In a large-scale experiment, anthropomorphizing AI reduced individual accountability, increased unnecessary escalation, lowered review quality, and heightened employee uncertainty about their roles — without improving adoption. That last part is the kicker. The usual argument for giving agents names and personas is that it helps adoption, makes people more comfortable. The data says it does not even do that.
This connects to a broader pattern BCG has been documenting. Workers experiencing AI "brain fry" made 39% more major mistakes than those who didn't, and productivity began declining when employees juggled more than three AI tools simultaneously.
The most cognitively taxing form of AI engagement wasn't the complexity of prompts or the volume of outputs — it was oversight. Employees monitoring AI systems reported 12% more mental fatigue than those who weren't, and 19% greater information overload.
So there are two compounding problems. Oversight is already cognitively expensive. Anthropomorphizing the agent then causes people to do less of it, right when they should be doing more.
The enterprise software world is moving in the opposite direction from what this research recommends. ServiceNow's centerpiece announcement at Knowledge 2026 was a major expansion of its "Autonomous Workforce" — a suite of AI "specialists" that don't just assist human workers but complete entire business processes from start to finish, without human intervention.
In 2026, enterprise applications are moving beyond the traditional role of enabling employees with digital tools to accommodating a digital workforce of AI agents. The framing of "specialist," "workforce," "employee" is not incidental — it is the pitch. It makes the product easier to sell to executives who are used to thinking in headcount.
But what works for a sales deck is not the same as what works for a team trying to maintain quality. The BCG finding is that the metaphor has operational consequences. When an agent is framed as a coworker, the human review layer quietly degrades.
This does not mean agents are bad. It means the framing around agents matters more than most teams think.
A few things worth considering before your next rollout:
- Name the output, not the agent. "This draft was generated by our briefing automation" tells reviewers what they are looking at without creating a fictional colleague to implicitly trust.
- Assign a human owner for every agent-produced artifact. Not as the agent's "manager" — as the accountable person whose name is on the work when it goes out the door.
- Don't measure adoption by persona acceptance. If people are comfortable with the AI because they've stopped scrutinizing it, that comfort is a liability.

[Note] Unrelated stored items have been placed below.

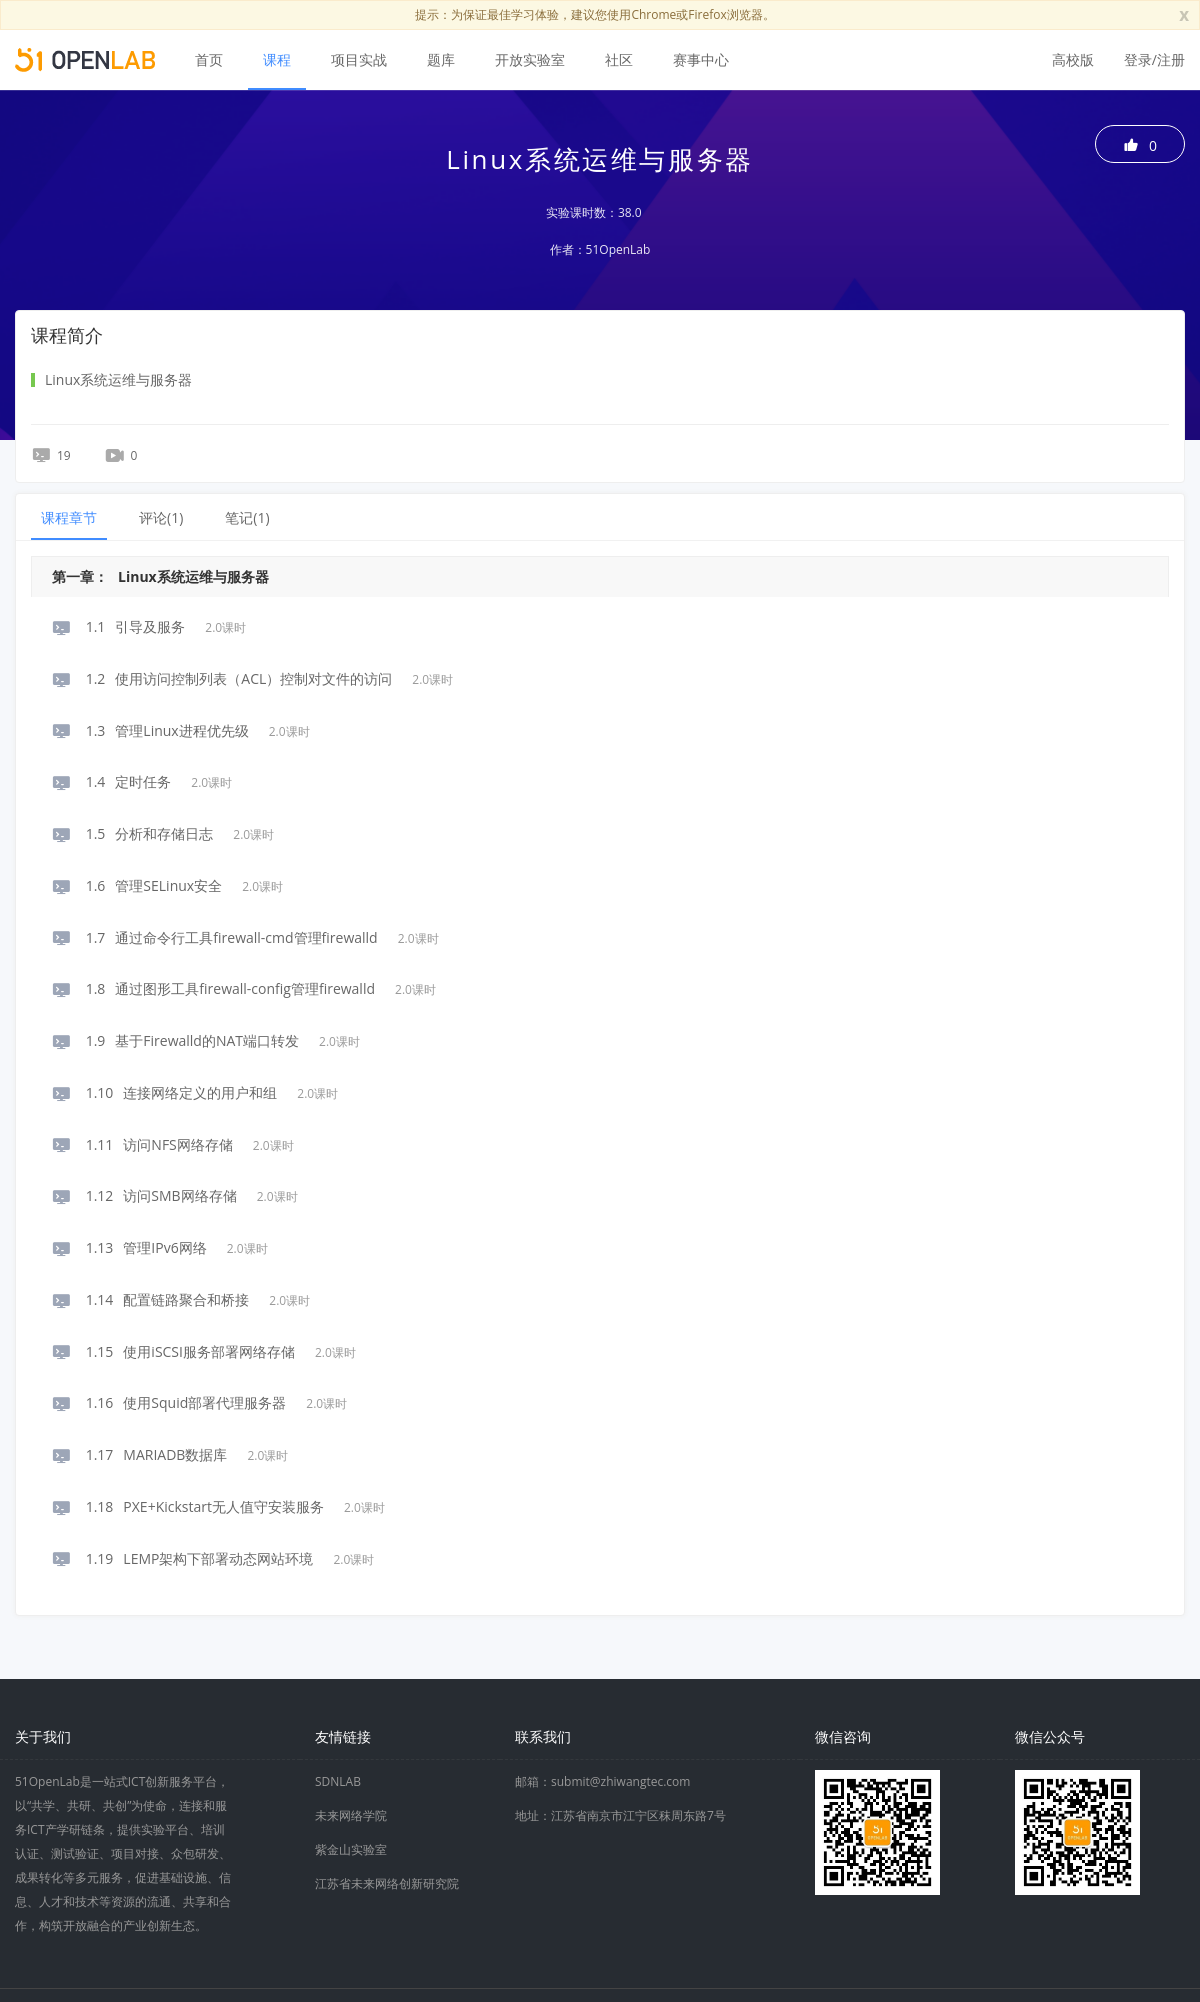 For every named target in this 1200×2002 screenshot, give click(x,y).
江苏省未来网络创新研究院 (387, 1883)
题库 (441, 59)
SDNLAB (338, 1781)
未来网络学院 (351, 1815)
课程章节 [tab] (69, 517)
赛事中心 (701, 59)
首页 (209, 59)
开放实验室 (530, 59)
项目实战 (359, 59)
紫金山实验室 (351, 1849)
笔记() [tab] (247, 517)
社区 (619, 59)
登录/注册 (1154, 59)
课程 (277, 59)
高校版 (1073, 59)
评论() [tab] (161, 517)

A teammate like Beagle, living inside Slack or Teams, can surface agent outputs directly in the channels where the relevant human owners already are — which keeps the review step in the flow of work rather than requiring a separate login to some dashboard. But the accountability question is not a software question. It's a design question that has to be answered before the agent is named anything at all.

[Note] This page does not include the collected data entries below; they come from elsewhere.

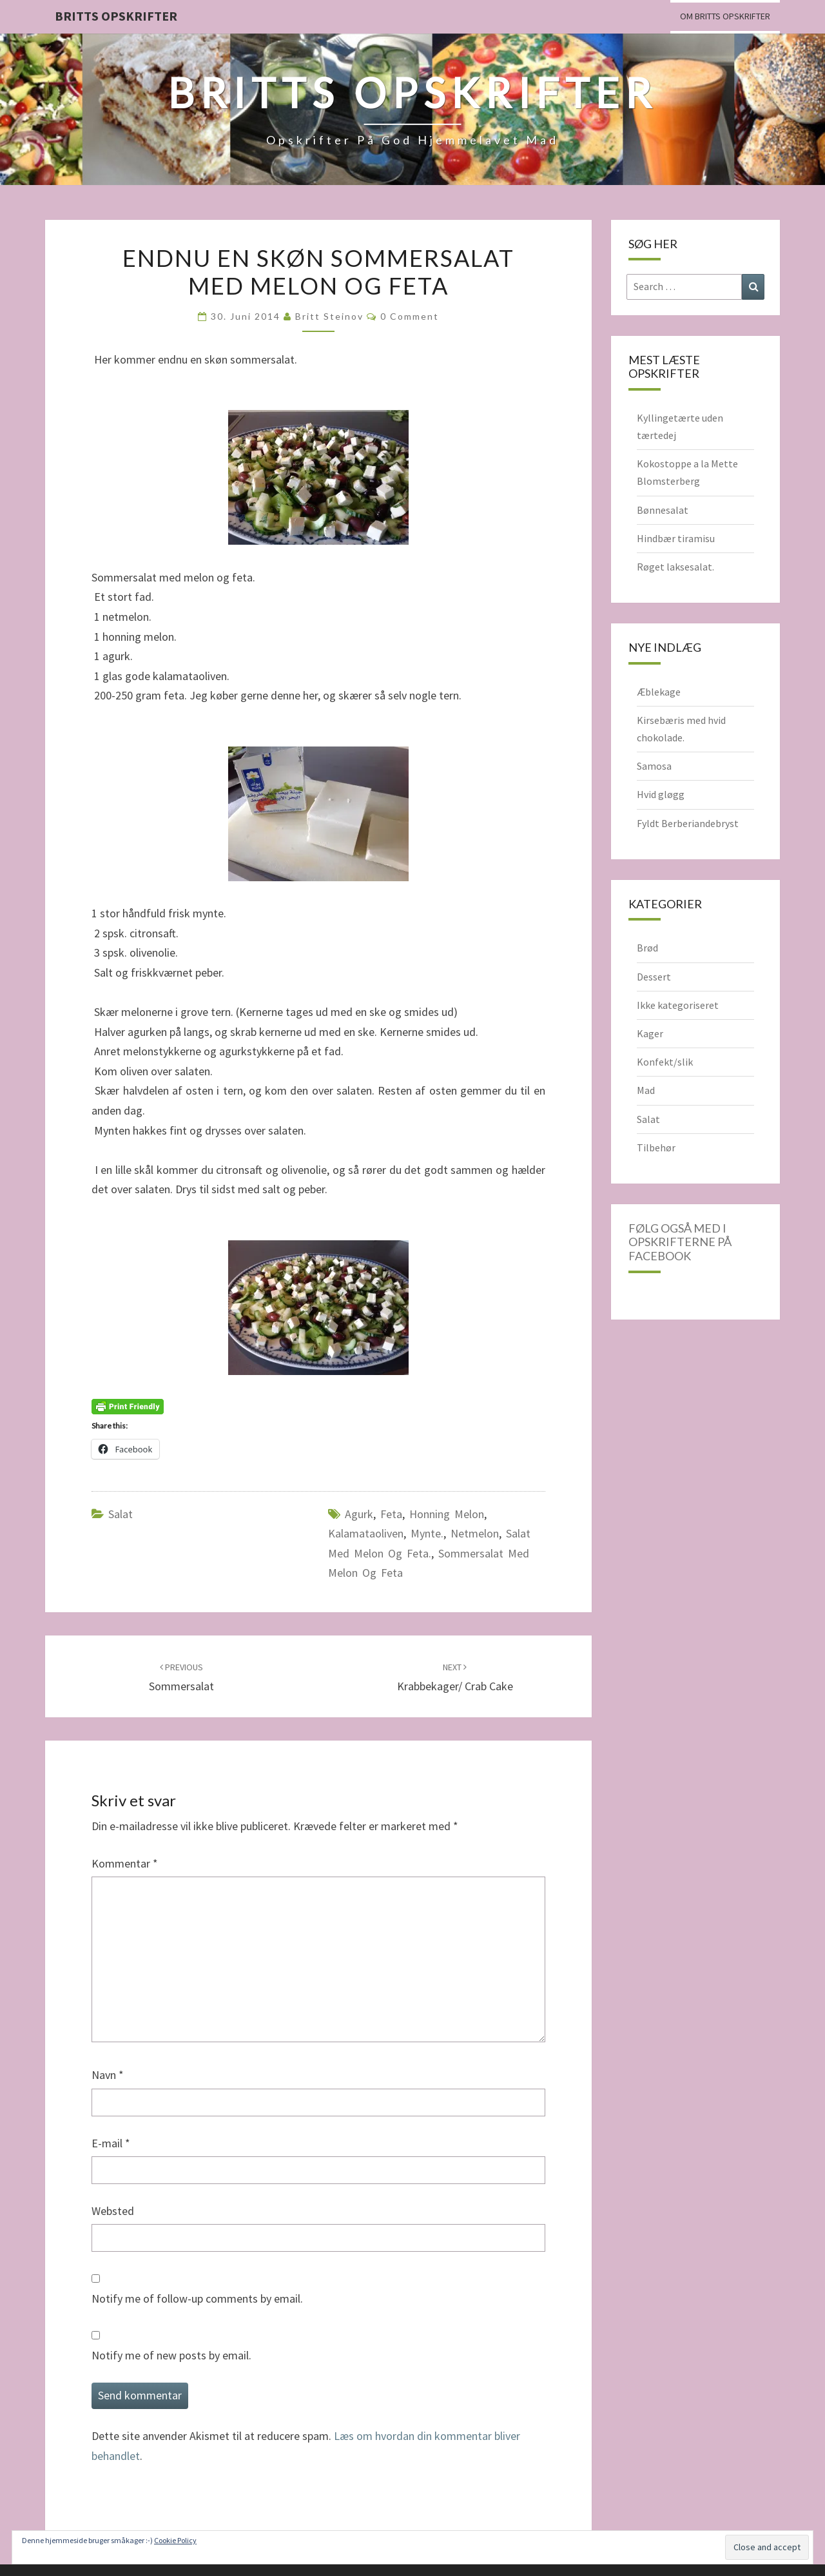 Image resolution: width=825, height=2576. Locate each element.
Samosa (654, 765)
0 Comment (409, 316)
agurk (359, 1514)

BCG's Kropp put it plainly: "AI doesn't have responsibility. It isn't a person. It can't be hired or fired. There's no performance reviews for AI." That sounds obvious. The research shows it is not obvious enough in practice.
The agents are not the problem. The org chart is.
The rush to make AI feel like a coworker is understandable. Change management is hard, and friendly names lower resistance. But "comfortable with" and "appropriately skeptical of" are not the same thing. Right now, a lot of teams are optimizing for the first at the cost of the second. The BCG data is a useful reminder that the cost is real, and it shows up in the quality of the work.